One option for treating an enlarged prostate in men involves an invasive form of surgery known to have serious side effects. A urologist in North Texas has been certified for a newer, minimally invasive form of treatment called UroLift.
Dr. Jeff Toubin with Methodist Dallas Medical Center says medication can help with symptoms of an enlarged prostate. So, too, can an invasive form of surgery that cuts away prostate tissue.
“But that procedure has side effects such as retrograde ejaculation, incontinence, a need to wear a catheter for a week or so, and possible hospitalization,” he said.
Toubin has become the first physician in Dallas-Fort Worth — and the third in Texas — to be classified as a Center of Excellence in using UroLift. Small implants are placed inside the prostate on both sides to keep it open. The procedure lasts about 10 minutes, and patients usually go home the same day.
“Think of the prostate as two curtains on a stage together,” Toubin said. “When the curtains are pulled apart, this opens up the stage. UroLift does the same thing."
Interview responses have been lightly edited for clarity.
What is enlarged prostate? Benign prostatic hypertrophy has different symptoms: urgency and frequency of urination, nocturia, which is getting up at nighttime to urinate, and a slow stream or burning sensation during urination. There are also sometimes problems with erectile dysfunction. A lot of men aren’t treated, though, because they do watchful waiting, or they go to their doctor and they're treated with medication.

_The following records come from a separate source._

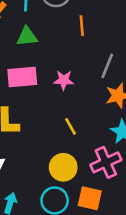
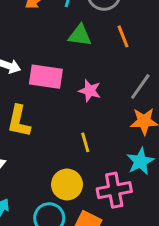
orange line: (82, 26) -> (123, 36), turned -30
green triangle: (27, 37) -> (80, 35), moved

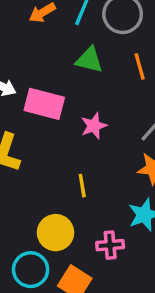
pink star: (90, 91) -> (94, 126), turned 30
pink cross: (114, 190) -> (110, 245), size x0.7

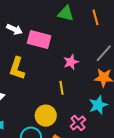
pink star: (94, 126) -> (71, 62), moved
pink cross: (110, 245) -> (78, 123), turned -35

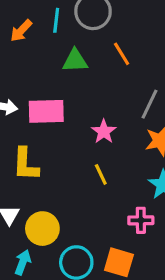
yellow circle: (46, 116) -> (42, 229), moved
pink cross: (78, 123) -> (141, 220), turned -35

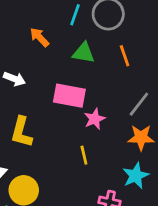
orange arrow: (21, 31) -> (40, 37), moved, turned 80
pink rectangle: (46, 111) -> (69, 96), moved

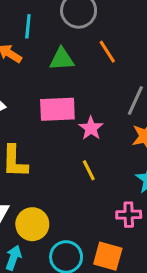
cyan line: (75, 15) -> (28, 26), moved

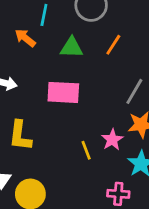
orange line: (107, 52) -> (113, 45), turned 60
pink star: (91, 128) -> (112, 140), moved

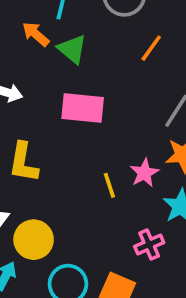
green triangle: (72, 48) -> (72, 49), moved, turned 35
pink cross: (118, 194) -> (149, 245), turned -30

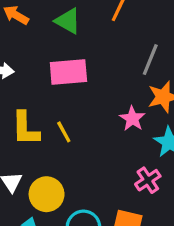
green triangle: (72, 49) -> (68, 21), moved
yellow line: (109, 185) -> (64, 132), moved

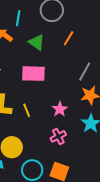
pink star: (132, 119) -> (60, 109), moved
pink cross: (148, 180) -> (58, 136), moved

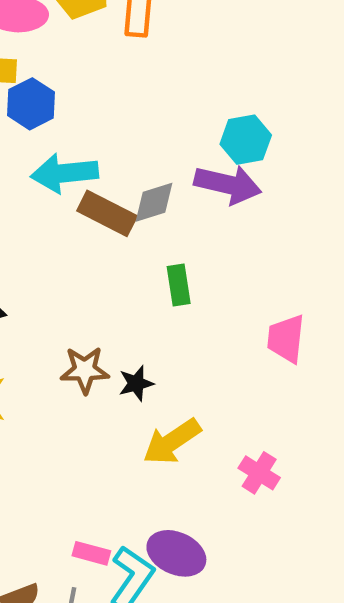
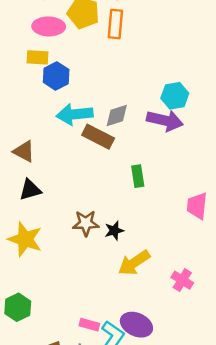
gray diamond: (154, 202) -> (117, 116), moved

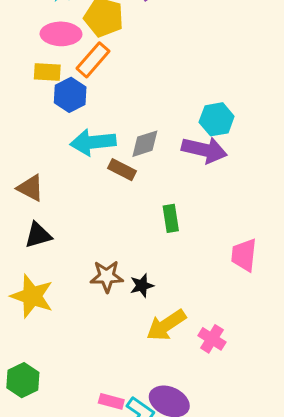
orange rectangle: (115, 24) -> (93, 60), moved, turned 36
brown rectangle: (98, 137) -> (122, 170), size x0.7
pink cross: (182, 280) -> (212, 339), moved

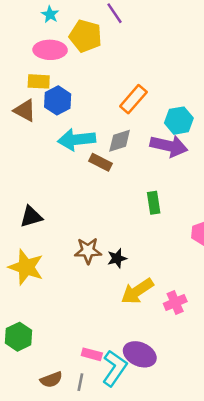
orange rectangle: (93, 60) -> (133, 99), moved
brown triangle: (30, 188) -> (25, 110), moved
green rectangle: (171, 218) -> (154, 203), moved
pink cross: (212, 339) -> (175, 303), turned 35

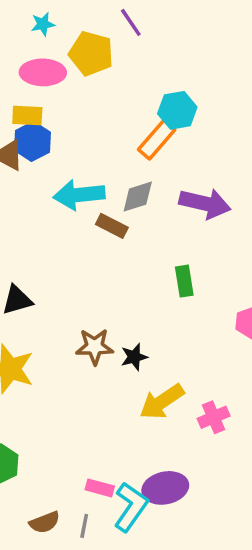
cyan star: (50, 14) -> (43, 24), turned 30
blue hexagon: (58, 100) -> (33, 141), moved
cyan hexagon: (179, 121) -> (177, 110), moved
purple ellipse: (140, 354) -> (165, 488), turned -36

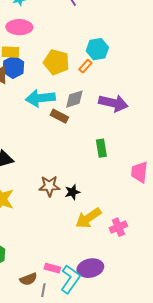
yellow pentagon: (91, 53) -> (56, 62), moved
orange rectangle: (157, 140) -> (85, 66), size x0.6
brown semicircle: (45, 522) -> (28, 279), moved

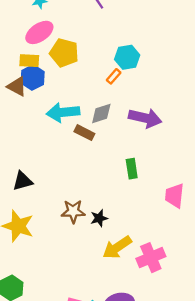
pink ellipse: (19, 27) -> (39, 32), turned -35
yellow pentagon: (56, 62) -> (64, 53), moved
pink cross: (118, 227) -> (151, 258), size x1.4

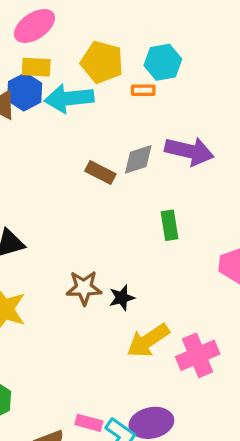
yellow pentagon: (64, 53) -> (102, 62), moved
yellow rectangle: (29, 61) -> (36, 67), moved
orange rectangle: (114, 76) -> (143, 90), turned 49
cyan arrow: (63, 112) -> (69, 98), moved
gray diamond: (101, 113) -> (138, 159), moved

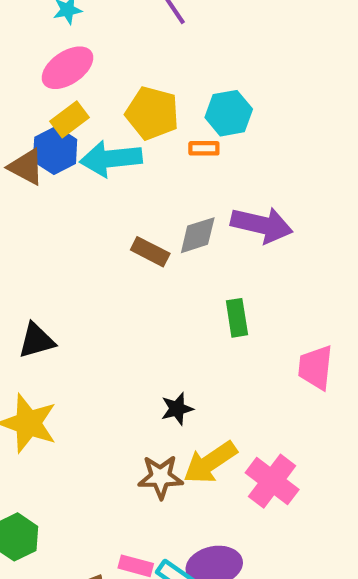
yellow rectangle: (36, 67) -> (70, 119), turned -40
brown star: (84, 288) -> (161, 477), moved
pink cross: (198, 355) -> (272, 481), turned -30

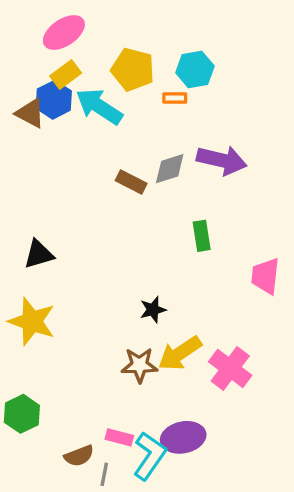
cyan arrow: (111, 159) -> (99, 106), turned 39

Most commonly a patient comes into the office. They have been on medication already under their primary care doctor, and they’d like to get off the medication because the medication has side effects. It can decrease blood pressure, causing dizziness. It can cause ankle swelling, nasal stuffiness, plus the hassle of taking a pill every day. There’s also a big factor in retrograde ejaculation, where when a man has an orgasm, it causes no ejaculate to occur.
What is UroLift? It's a treatment option that’s been available for about six years. It was developed by a biomedical engineer who wanted to treat his father. The procedure is done under anesthesia and involves using a cystoscope, a tube that goes into the urethra and allows the doctor to see the prostate. Very small implants — about the size of the top part of an ink pen — are placed into the prostate. Two in each side basically pushes the prostate permanently and keeps it open. It takes about 10 minutes, and the patient goes home the same day. Effects are pretty rapid as opposed to other treatment options. Generally, they can get off the medication in two to three weeks.

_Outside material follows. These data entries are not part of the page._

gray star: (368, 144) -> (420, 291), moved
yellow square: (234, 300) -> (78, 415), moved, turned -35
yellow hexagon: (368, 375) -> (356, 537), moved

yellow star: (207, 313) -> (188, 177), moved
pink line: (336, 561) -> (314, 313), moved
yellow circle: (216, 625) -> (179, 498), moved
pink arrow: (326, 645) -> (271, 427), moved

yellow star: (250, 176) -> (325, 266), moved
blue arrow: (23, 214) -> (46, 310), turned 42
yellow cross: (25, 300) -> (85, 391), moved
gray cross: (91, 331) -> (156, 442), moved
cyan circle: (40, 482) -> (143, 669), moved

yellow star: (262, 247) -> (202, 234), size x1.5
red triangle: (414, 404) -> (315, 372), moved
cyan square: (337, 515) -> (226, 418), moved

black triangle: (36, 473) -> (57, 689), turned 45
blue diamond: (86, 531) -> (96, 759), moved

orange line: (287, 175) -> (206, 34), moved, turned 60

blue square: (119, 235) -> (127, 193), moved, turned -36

Is more invasive surgery still an option? That’s why we like to do a preoperative evaluation in the office. Some patients have a very large prostate that may not make them a candidate for UroLift. Those candidates may be more apt to have a procedure where prostate tissue is cut away. But that procedure has side effects such as retrograde ejaculation, incontinence, a need to wear a catheter for a week or so and possible hospitalization.
More study is needed on UroLift: However, the data’s looking pretty good. I’ve done approximately 200 cases and the patients have done really well. Maybe one or two patients have had to do retreatment or have additional implants placed. But no major side effects noted and the patients are quite happy with the experience.